» Exercise aim:
Starting with the line that contains "For more information on Fabian and" and ending with the final line of the data below, print those lines exactly and nothing else.

(Records from a dataset)
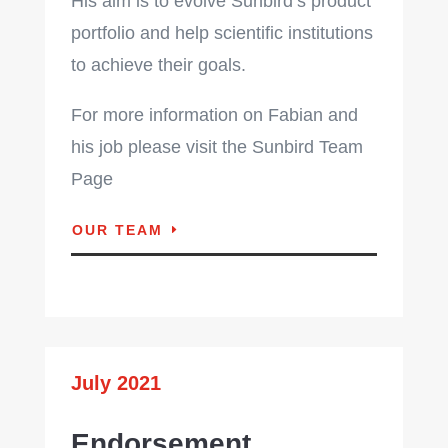
His aim is to evolve Sunbird’s product
portfolio and help scientific institutions
to achieve their goals.
For more information on Fabian and
his job please visit the Sunbird Team
Page
OUR TEAM
July 2021
Endorsement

» Solution below:
For more information on Fabian and
his job please visit the Sunbird Team
Page
OUR TEAM
July 2021
Endorsement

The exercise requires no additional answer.